* **Data records**:
Content starts

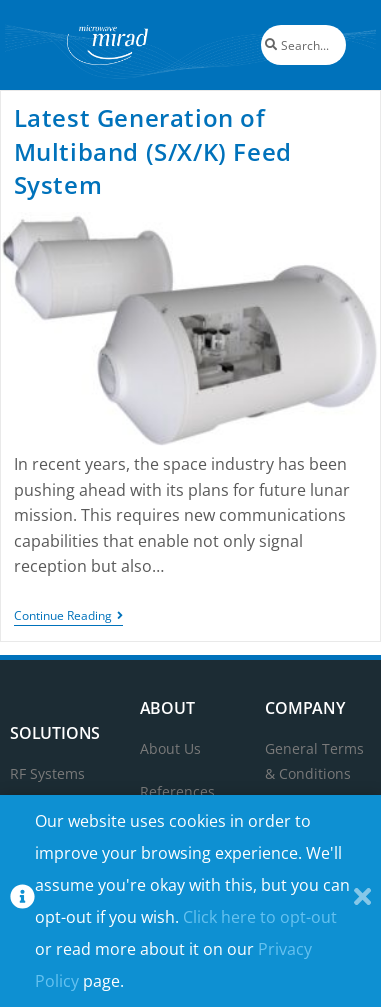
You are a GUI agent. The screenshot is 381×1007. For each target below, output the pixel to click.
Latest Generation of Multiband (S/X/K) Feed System (153, 151)
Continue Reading (68, 616)
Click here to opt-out (260, 917)
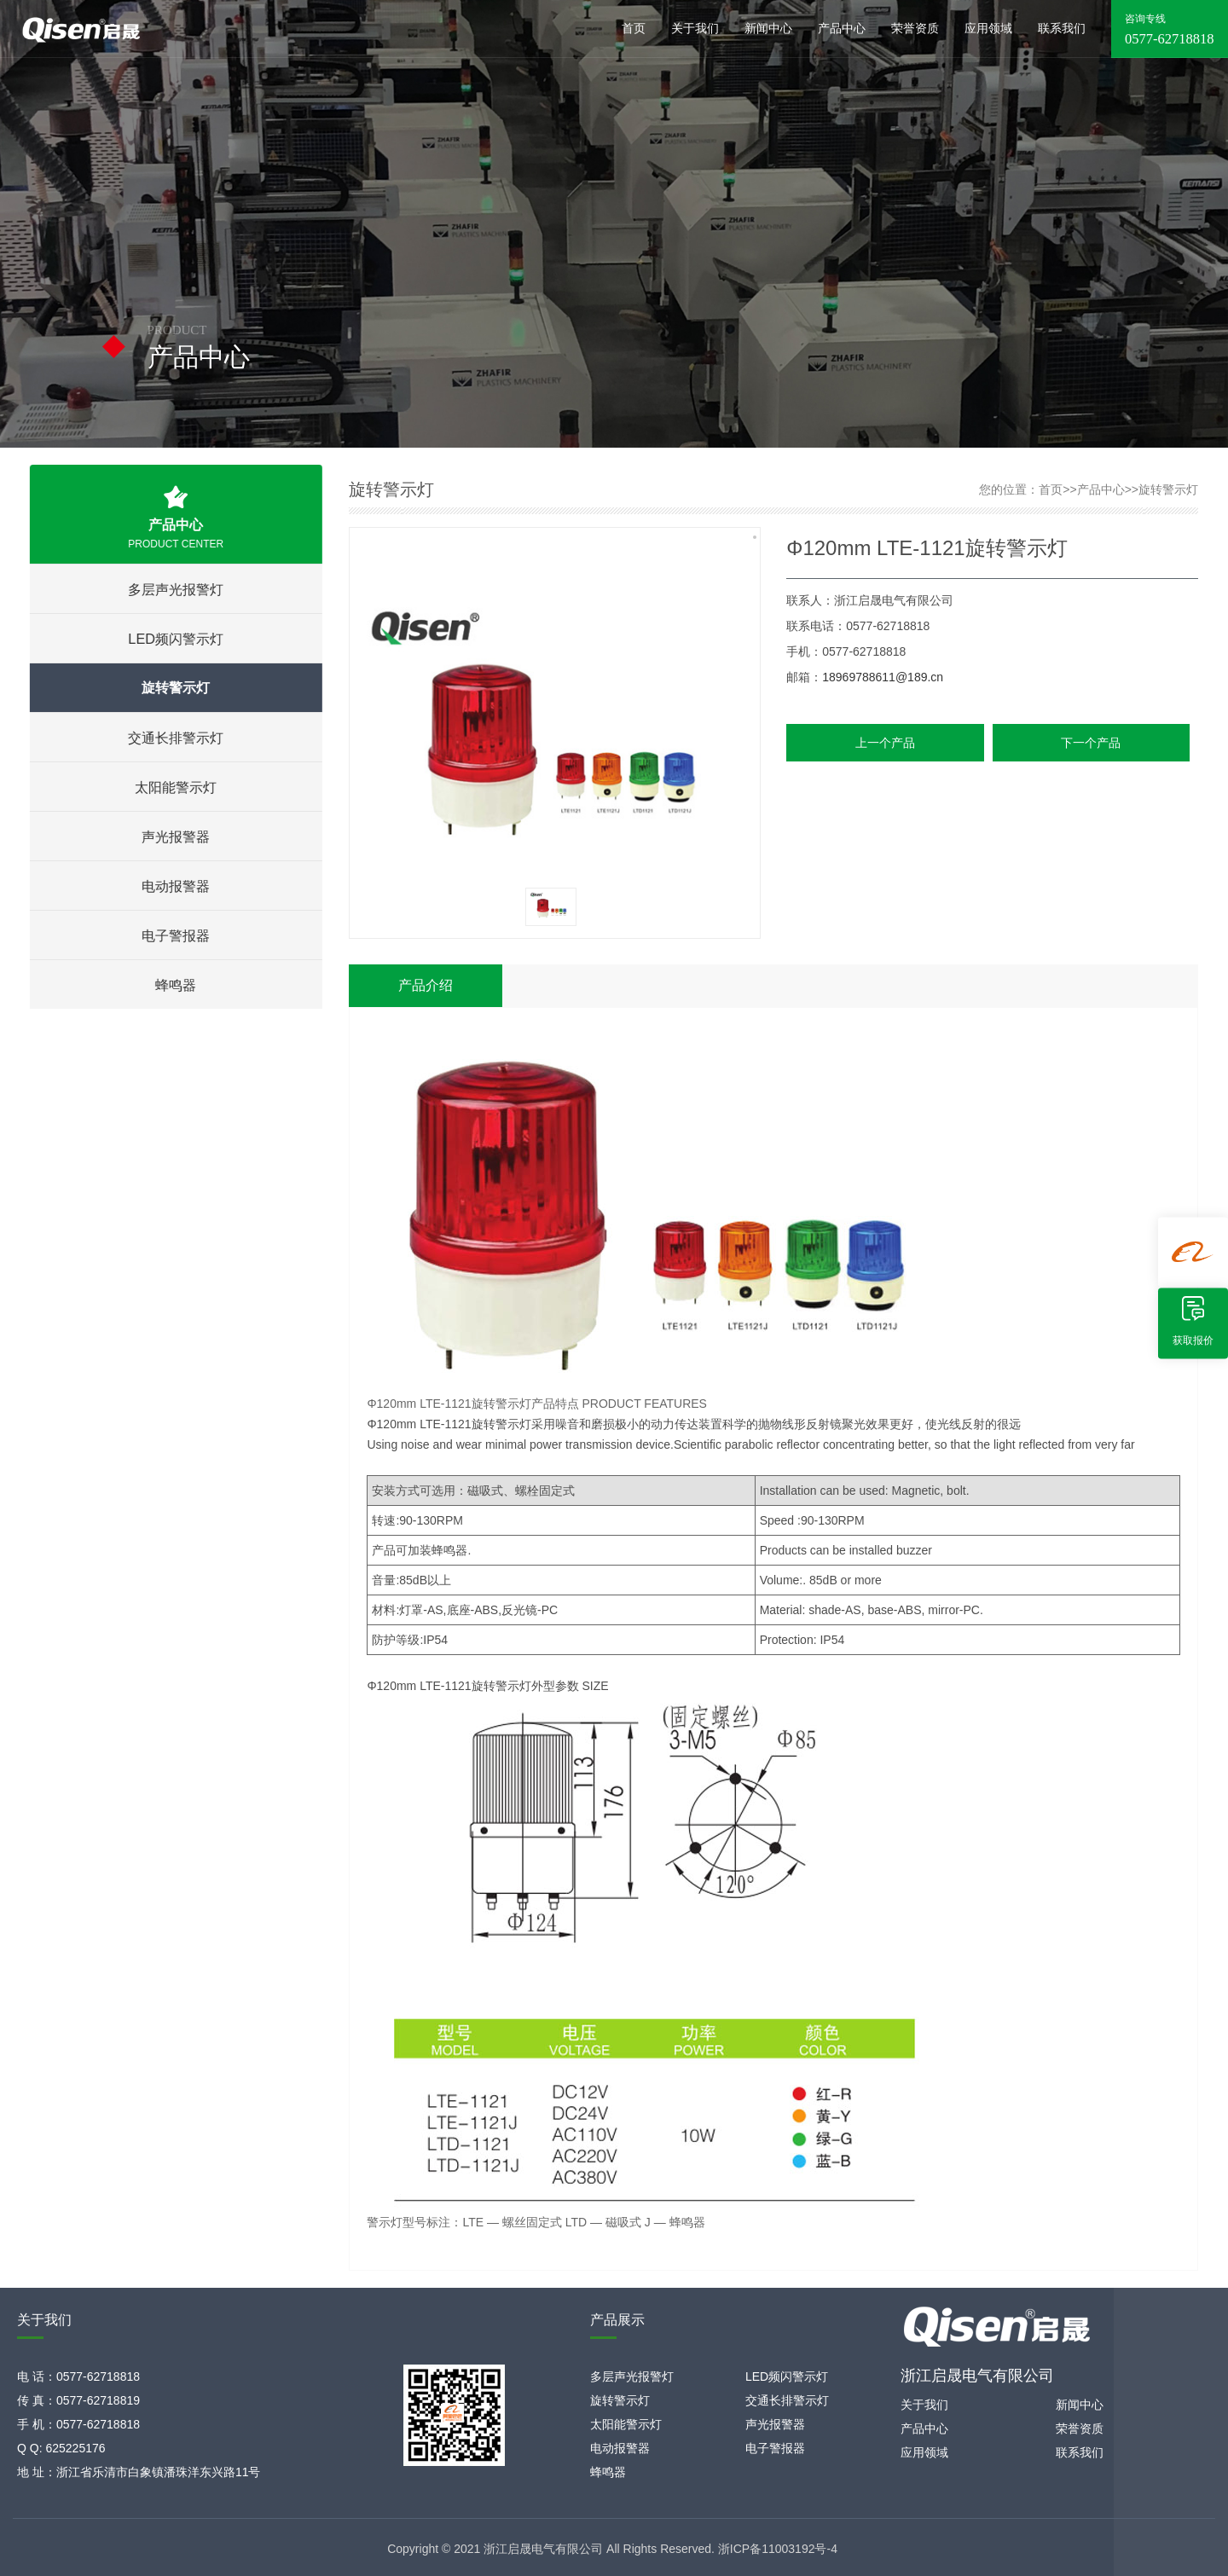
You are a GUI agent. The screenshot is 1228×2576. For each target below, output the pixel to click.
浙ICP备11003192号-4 (777, 2549)
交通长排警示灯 (174, 737)
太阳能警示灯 (174, 787)
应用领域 (988, 28)
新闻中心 (768, 28)
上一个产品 (885, 743)
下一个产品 (1091, 743)
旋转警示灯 (174, 687)
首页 (634, 28)
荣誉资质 (915, 28)
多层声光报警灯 (174, 589)
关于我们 (695, 28)
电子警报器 (174, 935)
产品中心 (842, 28)
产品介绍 (425, 985)
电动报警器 (174, 886)
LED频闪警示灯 (174, 638)
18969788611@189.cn (882, 677)
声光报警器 (174, 836)
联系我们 (1062, 28)
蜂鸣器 (174, 985)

Content ends

* **Work request**:
Would you repeat the listing word for word and skip every picture?

* **Written response**:
You are a GUI agent. The screenshot is 381×1007. For each target below, output the pixel to click.
Latest Generation of Multiband (S/X/K) Feed System (153, 151)
Continue Reading (68, 616)
Click here to opt-out (260, 917)
You are a GUI agent. The screenshot is 1228×2576. For each target below, output the pixel to click.
浙ICP备11003192号-4 (777, 2549)
交通长排警示灯 (174, 737)
太阳能警示灯 (174, 787)
应用领域 (988, 28)
新闻中心 (768, 28)
上一个产品 (885, 743)
下一个产品 (1091, 743)
旋转警示灯 (174, 687)
首页 (634, 28)
荣誉资质 (915, 28)
多层声光报警灯 (174, 589)
关于我们 (695, 28)
电子警报器 (174, 935)
产品中心 (842, 28)
产品介绍 (425, 985)
电动报警器 (174, 886)
LED频闪警示灯 (174, 638)
18969788611@189.cn (882, 677)
声光报警器 (174, 836)
联系我们 (1062, 28)
蜂鸣器 (174, 985)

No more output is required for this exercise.